Apretamos el paso, y entre los árboles vimos un trapo de veinte metros de largo con los colores negro y rojo de Colón de Santa Fe, que tenía pintada, con enormes letras blancas, la consigna “Con la Argentina a todas partes. El Dique”, y a su derecha, otro igual, pero de Unión. Sobre un pedazo de césped, un grupo de hinchas, en círculo, arengaba la canción que ahora entonamos todos. Estaban en cueros. Agitaban los brazos en dirección al río, y la avenida. Saltaban. Sobre la tierra había varias botellas de cerveza, y una pelota número cinco.
Los que nos íbamos juntando sobre la vereda sacamos fotos, y por primera vez desde que estábamos en el país hermano, nos empezamos a sentir parte de la fiebre argenta. Unos pocos metros más adelante, siempre sobre la costanera, se había armado un picado entre argentinos y brasileros. Los nuestros estaban vestidos con jeans y la remera de Messi. Ellos, fibrosos cadetes de una escuela militar de la zona, con zapatillas y pantalones cortos. Éramos minoría, pero los locales, tal como sucedería en todo el viaje, se comportarían de manera respetuosa, y amigable. Estaban haciendo unos veinte grados, la humedad casi llegaba al cien por ciento, y por eso teníamos la chance de disfrutar de una jornada primaveral, como si estuviésemos en Río de Janeiro.
En la entrada del enorme predio del Fun Fest había unos doscientos compatriotas. La imagen era tan nuestra como la del ingreso a cualquier cancha, o estadio cerrado, para escuchar a una banda de rock, o reggae, o alentar a tu equipo, o a Cristina. Éramos nosotros, pero en Brasil. Era el Luna Park, o la costanera del río Paraná, antes de un show de Los Gardelitos. Era la primera concentración numerosa de hinchas. La que estábamos buscando. Con la que queríamos abrazarnos. Como nenes, entonces, corrimos y nos fundimos con la banda.
Un grupo de pibes con la remera de Chacarita ganaba el corazón del tumulto, en el medio de la calle. Tenían dos bombos y un redoblante.

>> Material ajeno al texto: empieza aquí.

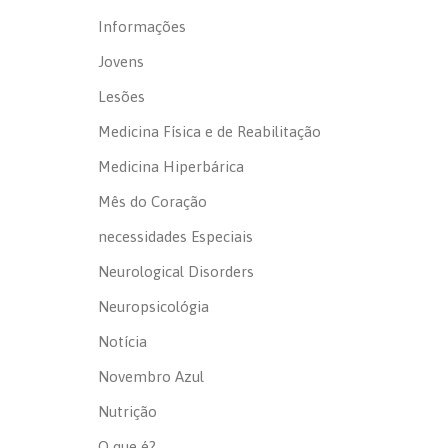
Informações
Jovens
Lesões
Medicina Física e de Reabilitação
Medicina Hiperbárica
Mês do Coração
necessidades Especiais
Neurological Disorders
Neuropsicológia
Notícia
Novembro Azul
Nutrição
O que é?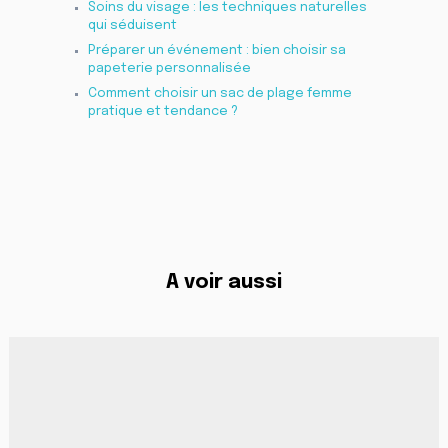
Soins du visage : les techniques naturelles
qui séduisent
Préparer un événement : bien choisir sa
papeterie personnalisée
Comment choisir un sac de plage femme
pratique et tendance ?
A voir aussi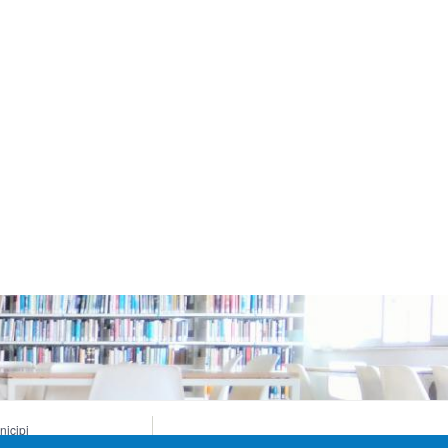
nicipi
sei di Genova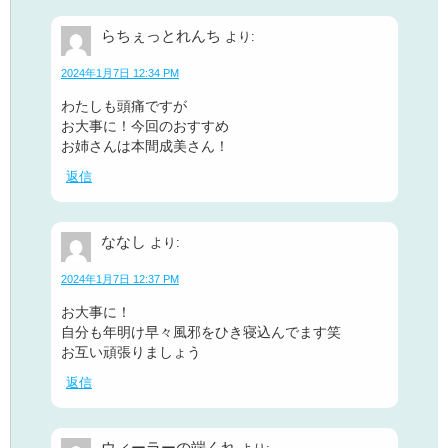
らちぇっとれんち
より:
2024年1月7日 12:34 PM
わたしも頭痛ですが
お大事に！今回のおすすめ
お姉さんは本間成美さん！
返信
ななし
より:
2024年1月7日 12:37 PM
お大事に！
自分も年明け早々風邪をひき寝込んでます笑
お互い頑張りましょう
返信
ウィーラーの端くれ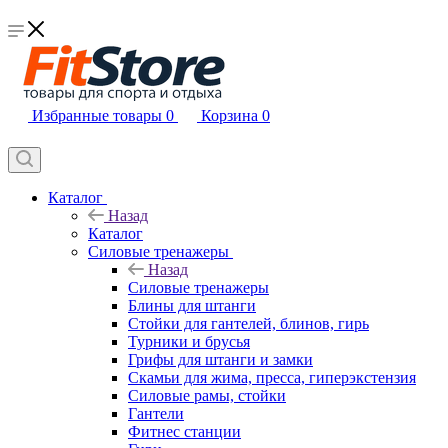
Избранные товары
0
Корзина
0
Каталог
Назад
Каталог
Силовые тренажеры
Назад
Силовые тренажеры
Блины для штанги
Стойки для гантелей, блинов, гирь
Турники и брусья
Грифы для штанги и замки
Скамьи для жима, пресса, гиперэкстензия
Силовые рамы, стойки
Гантели
Фитнес станции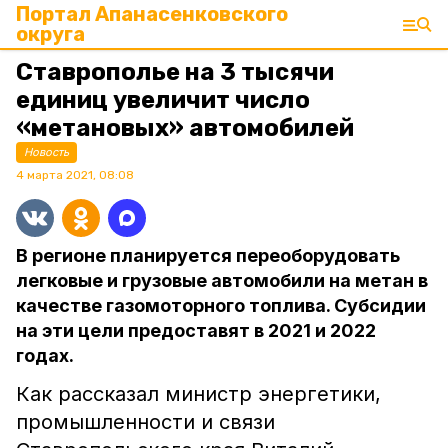
Портал Апанасенковского
округа
Ставрополье на 3 тысячи
единиц увеличит число
«метановых» автомобилей
Новость
4 марта 2021, 08:08
В регионе планируется переоборудовать
легковые и грузовые автомобили на метан в
качестве газомоторного топлива. Субсидии
на эти цели предоставят в 2021 и 2022
годах.
Как рассказал министр энергетики,
промышленности и связи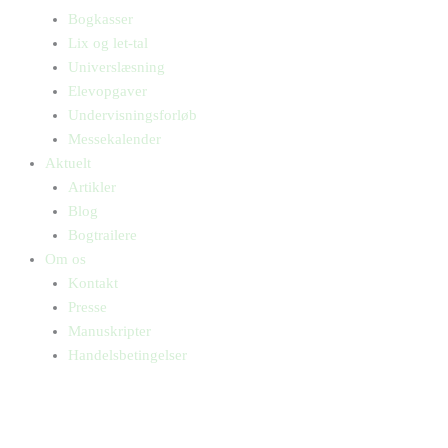
Bogkasser
Lix og let-tal
Universlæsning
Elevopgaver
Undervisningsforløb
Messekalender
Aktuelt
Artikler
Blog
Bogtrailere
Om os
Kontakt
Presse
Manuskripter
Handelsbetingelser
SKIFT TIL ERHVERVSKUNDE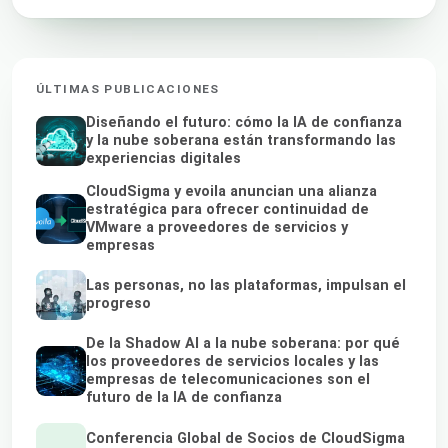
ÚLTIMAS PUBLICACIONES
Diseñando el futuro: cómo la IA de confianza
y la nube soberana están transformando las
experiencias digitales
CloudSigma y evoila anuncian una alianza
estratégica para ofrecer continuidad de
VMware a proveedores de servicios y
empresas
Las personas, no las plataformas, impulsan el
progreso
De la Shadow AI a la nube soberana: por qué
los proveedores de servicios locales y las
empresas de telecomunicaciones son el
futuro de la IA de confianza
Conferencia Global de Socios de CloudSigma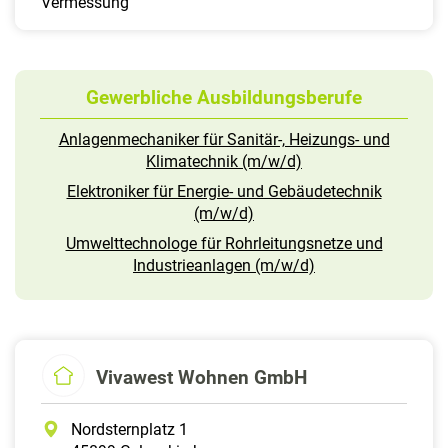
Vermessung
Gewerbliche Ausbildungsberufe
Anlagenmechaniker für Sanitär-, Heizungs- und
Klimatechnik (m/w/d)
Elektroniker für Energie- und Gebäudetechnik
(m/w/d)
Umwelttechnologe für Rohrleitungsnetze und
Industrieanlagen (m/w/d)
Vivawest Wohnen GmbH
Nordsternplatz 1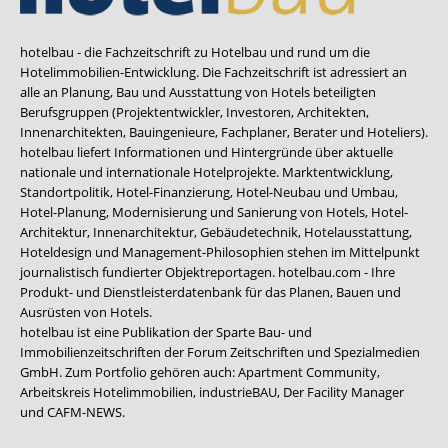
hotelbau - die Fachzeitschrift zu Hotelbau und rund um die
Hotelimmobilien-Entwicklung. Die Fachzeitschrift ist adressiert an
alle an Planung, Bau und Ausstattung von Hotels beteiligten
Berufsgruppen (Projektentwickler, Investoren, Architekten,
Innenarchitekten, Bauingenieure, Fachplaner, Berater und Hoteliers).
hotelbau liefert Informationen und Hintergründe über aktuelle
nationale und internationale Hotelprojekte. Marktentwicklung,
Standortpolitik, Hotel-Finanzierung, Hotel-Neubau und Umbau,
Hotel-Planung, Modernisierung und Sanierung von Hotels, Hotel-
Architektur, Innenarchitektur, Gebäudetechnik, Hotelausstattung,
Hoteldesign und Management-Philosophien stehen im Mittelpunkt
journalistisch fundierter Objektreportagen. hotelbau.com - Ihre
Produkt- und Dienstleisterdatenbank für das Planen, Bauen und
Ausrüsten von Hotels.
hotelbau ist eine Publikation der Sparte Bau- und
Immobilienzeitschriften der Forum Zeitschriften und Spezialmedien
GmbH. Zum Portfolio gehören auch:
Apartment Community
,
Arbeitskreis Hotelimmobilien
,
industrieBAU
,
Der Facility Manager
und
CAFM-NEWS
.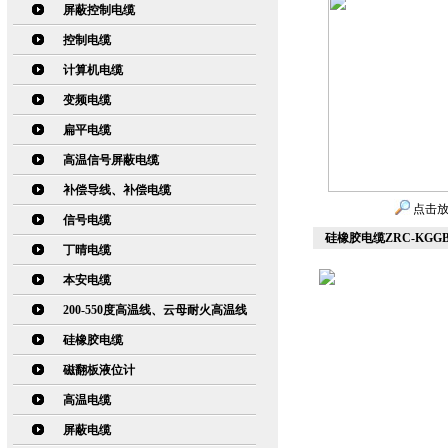
屏蔽控制电缆
控制电缆
计算机电缆
变频电缆
扁平电缆
高温信号屏蔽电缆
补偿导线、补偿电缆
点击
信号电缆
硅橡胶电缆ZRC-KGGB
丁晴电缆
本安电缆
200-550度高温线、云母耐火高温线
硅橡胶电缆
磁翻板液位计
高温电缆
屏蔽电缆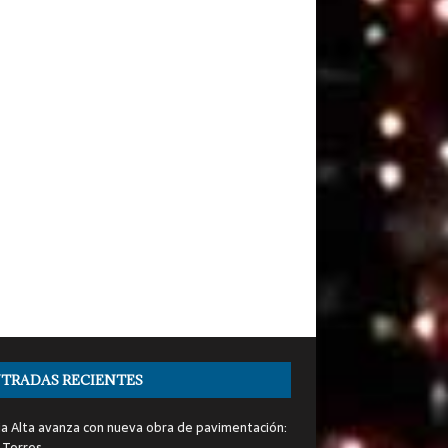
TRADAS RECIENTES
ia Alta avanza con nueva obra de pavimentación:
 Torres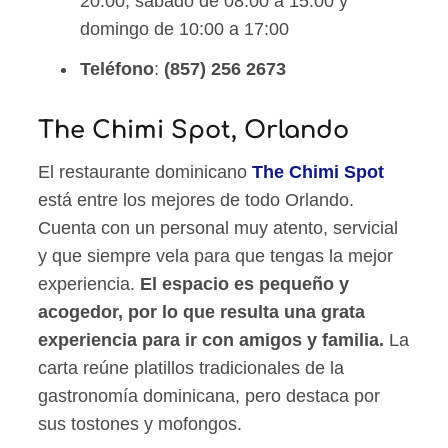
20:00, sábado de 08:00 a 15:00 y
domingo de 10:00 a 17:00
Teléfono
:
(857) 256 2673
The Chimi Spot, Orlando
El restaurante dominicano
The Chimi Spot
está entre los mejores de todo Orlando.
Cuenta con un personal muy atento, servicial
y que siempre vela para que tengas la mejor
experiencia.
El espacio es pequeño y
acogedor, por lo que resulta una grata
experiencia para ir con amigos y familia.
La
carta reúne platillos tradicionales de la
gastronomía dominicana, pero destaca por
sus tostones y mofongos.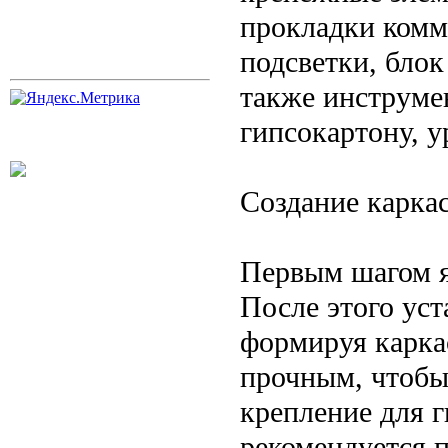
прокладки комм
подсветки, блок
также инструме
гипсокартону, у
Создание карка
Первым шагом я
После этого ус
формируя карка
прочным, чтобы
крепление для г
рекомендуется 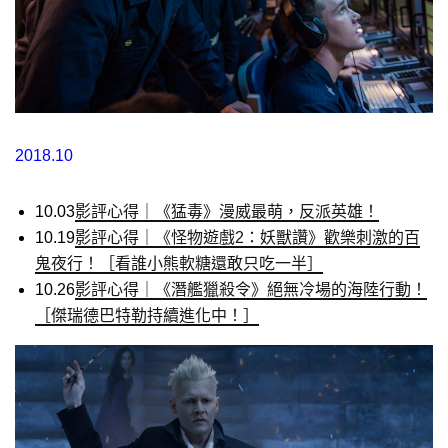
2018.10
10.03
影評心得｜《猛毒》漫威最萌，反派英雄！
10.19
影評心得｜《怪物遊戲2：妖獸讚》歡樂刺激的百
鬼夜行！［看誰小熊軟糖還敢只吃一半］
10.26
影評心得｜《潛艦獵殺令》絕無冷場的海陸行動！
［傑瑞德巴特勒持續進化中！］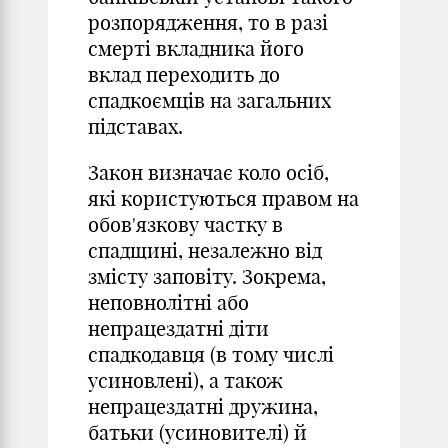
розпорядження, то в разі
смерті вкладника його
вклад переходить до
спадкоємців на загальних
підставах.
Закон визначає коло осіб,
які користуються правом на
обов'язкову частку в
спадщині, незалежно від
змісту заповіту. Зокрема,
неповнолітні або
непрацездатні діти
спадкодавця (в тому числі
усиновлені), а також
непрацездатні дружина,
батьки (усиновителі) й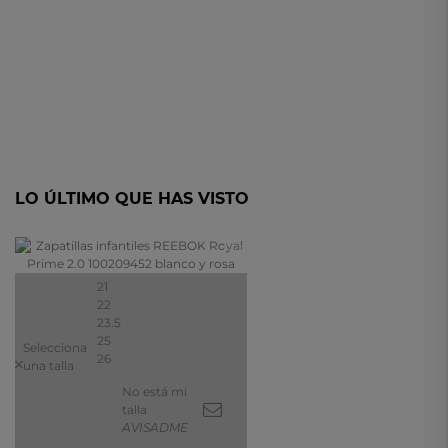
LO ÚLTIMO QUE HAS VISTO
- 15%
21
22
23.5
25
Selecciona
26
una talla
No está mi
talla
AVISADME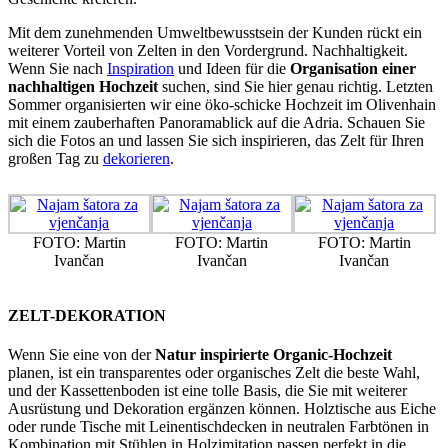
Mit dem zunehmenden Umweltbewusstsein der Kunden rückt ein
weiterer Vorteil von Zelten in den Vordergrund. Nachhaltigkeit.
Wenn Sie nach
Inspiration
und Ideen für die
Organisation einer
nachhaltigen Hochzeit
suchen, sind Sie hier genau richtig. Letzten
Sommer organisierten wir eine öko-schicke Hochzeit im Olivenhain
mit einem zauberhaften Panoramablick auf die Adria. Schauen Sie
sich die Fotos an und lassen Sie sich inspirieren, das Zelt für Ihren
großen Tag zu
dekorieren
.
FOTO: Martin
FOTO: Martin
FOTO: Martin
Ivančan
Ivančan
Ivančan
ZELT-DEKORATION
Wenn Sie eine von der
Natur inspirierte Organic-Hochzeit
planen, ist ein transparentes oder organisches Zelt die beste Wahl,
und der Kassettenboden ist eine tolle Basis, die Sie mit weiterer
Ausrüstung und Dekoration ergänzen können. Holztische aus Eiche
oder runde Tische mit Leinentischdecken in neutralen Farbtönen in
Kombination mit Stühlen in Holzimitation passen perfekt in die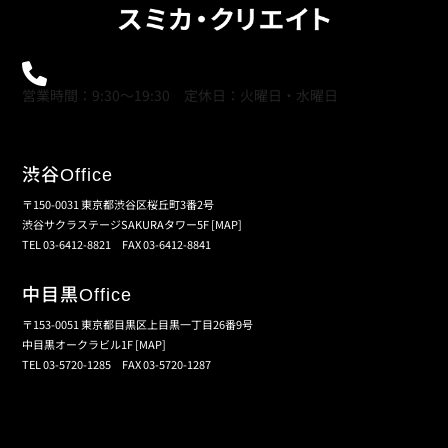
0120-21-9621
営業時間：9:30～19:30 定休日：火曜日・水曜日
渋谷
Office
〒150-0031 東京都渋谷区桜丘町3番2号
渋谷サクラステージSAKURAタワー5F
[MAP]
TEL 03-6412-8821 FAX 03-6412-8841
中目黒
Office
〒153-0051 東京都目黒区上目黒一丁目26番9号
中目黒オークラビル1F
[MAP]
TEL 03-5720-1285 FAX 03-5720-1287
個人情報保護の取扱い
会員規約
サイトマップ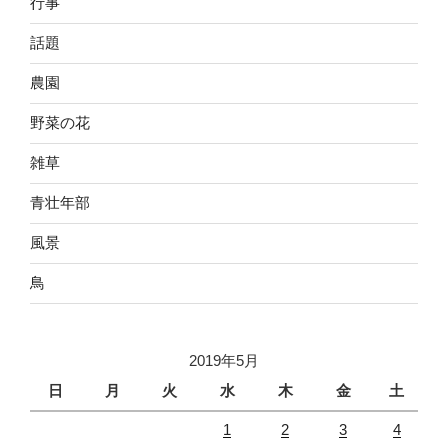
行事
話題
農園
野菜の花
雑草
青壮年部
風景
鳥
2019年5月
日
月
火
水
木
金
土
1
2
3
4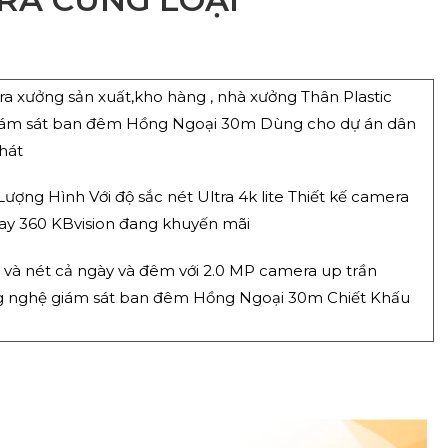
a xưởng sản xuất,kho hàng , nhà xưởng Thân Plastic
giám sát ban đêm Hồng Ngoại 30m Dùng cho dự án dân
hát
ượng Hình Với độ sắc nét Ultra 4k lite Thiết kế camera
oay 360 KBvision đang khuyến mãi
 và nét cả ngày và đêm với 2.0 MP camera up trần
 nghệ giám sát ban đêm Hồng Ngoại 30m Chiết Khấu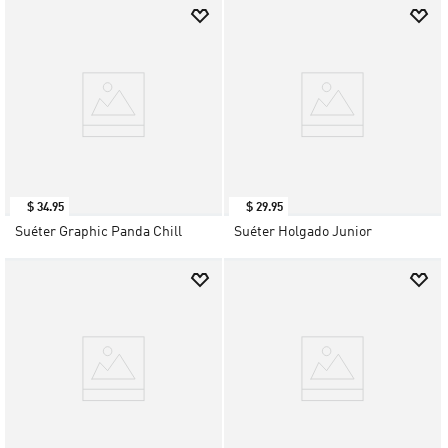
$
34
.
95
$
29
.
95
Suéter Graphic Panda Chill
Suéter Holgado Junior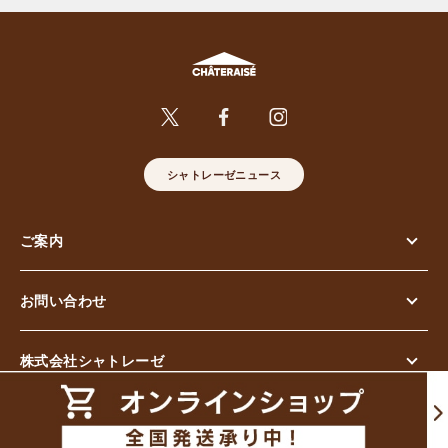
シャトレーゼニュース
ご案内
お問い合わせ
株式会社シャトレーゼ
© Chateraise Co.,Ltd. All Rights Reserved.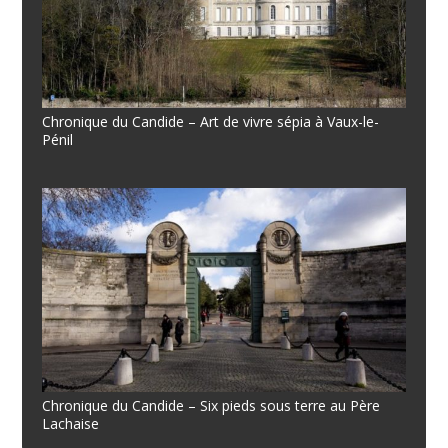
Chronique du Candide – Art de vivre sépia à Vaux-le-
Pénil
Chronique du Candide – Six pieds sous terre au Père
Lachaise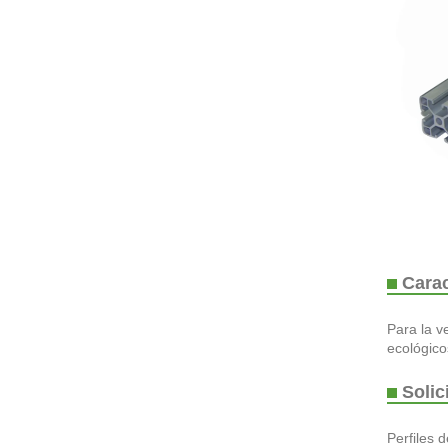
Carac
Para la v
ecológico
Solic
Perfiles 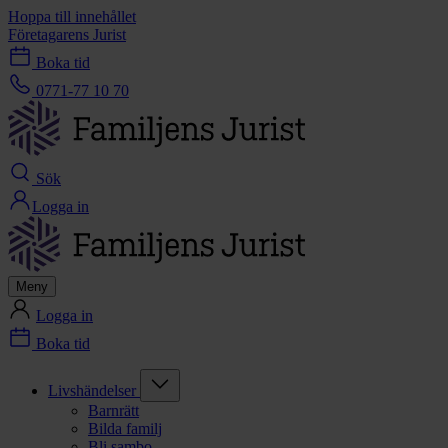
Hoppa till innehållet
Företagarens Jurist
Boka tid
0771-77 10 70
Sök
Logga in
Meny
Logga in
Boka tid
Livshändelser
Barnrätt
Bilda familj
Bli sambo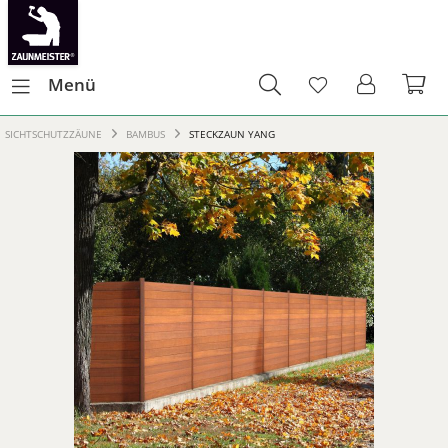
Menü
SICHTSCHUTZZÄUNE
BAMBUS
STECKZAUN YANG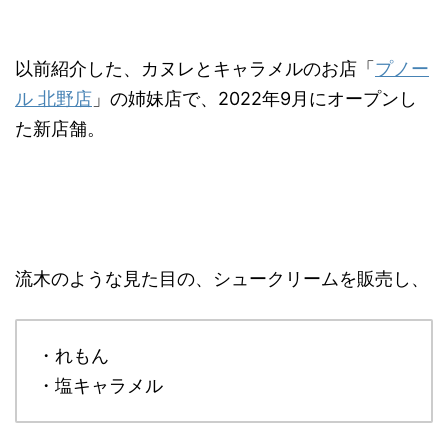
以前紹介した、カヌレとキャラメルのお店「
プノー
ル 北野店
」の姉妹店で、2022年9月にオープンし
た新店舗。
流木のような見た目の、シュークリームを販売し、
・れもん
・塩キャラメル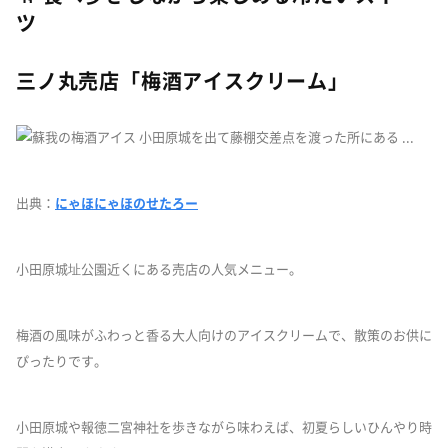
ツ
三ノ丸売店「梅酒アイスクリーム」
出典：
にゃほにゃほのせたろー
小田原城址公園近くにある売店の人気メニュー。
梅酒の風味がふわっと香る大人向けのアイスクリームで、散策のお供に
ぴったりです。
小田原城や報徳二宮神社を歩きながら味わえば、初夏らしいひんやり時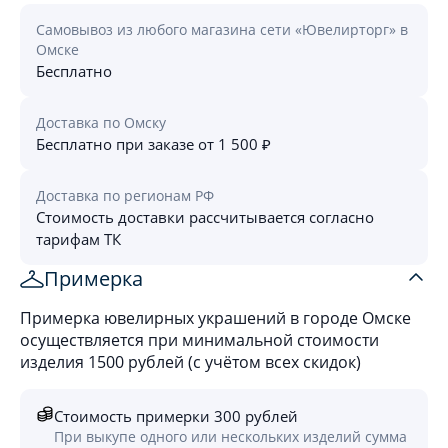
Самовывоз из любого магазина сети «Ювелирторг» в
Омске
Бесплатно
Доставка по Омску
Бесплатно при заказе от 1 500 ₽
Доставка по регионам РФ
Стоимость доставки рассчитывается согласно
тарифам ТК
Примерка
Примерка ювелирных украшений в городе Омске
осуществляется при минимальной стоимости
изделия 1500 рублей (с учётом всех скидок)
Стоимость примерки 300 рублей
При выкупе одного или нескольких изделий сумма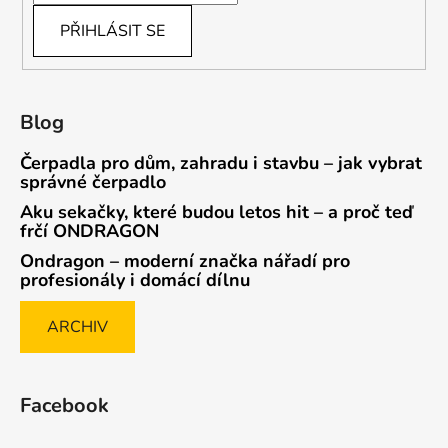
PŘIHLÁSIT SE
Blog
Čerpadla pro dům, zahradu i stavbu – jak vybrat
správné čerpadlo
Aku sekačky, které budou letos hit – a proč teď
frčí ONDRAGON
Ondragon – moderní značka nářadí pro
profesionály i domácí dílnu
ARCHIV
Facebook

Había camisetas de varios clubes, tanto de primera como del ascenso, y estábamos en shorts, y zapatillas sin medias, en cueros, y llevábamos en las manos botellas de gaseosas cortadas por la mitad, con Fernet, Coca Cola y hielo, o celulares y cámaras de fotos. Durante un buen rato nos llenamos la boca de tribuna, y se nos cansaron las piernas, y nos cayeron gotas de transpiración por las mejillas. Algunos hinchas vestían la flamante y costosa ropa deportiva oficial de la selección, zapatillas vistosas, lentes, relojes, pero nadie se fijaba en esos detalles. Saltamos, abrazados, debajo de un trapo argentino de más de diez metros de largo, y le dimos vueltas una y otra vez a la canción que quedará por siempre asociada al mundial brasileño.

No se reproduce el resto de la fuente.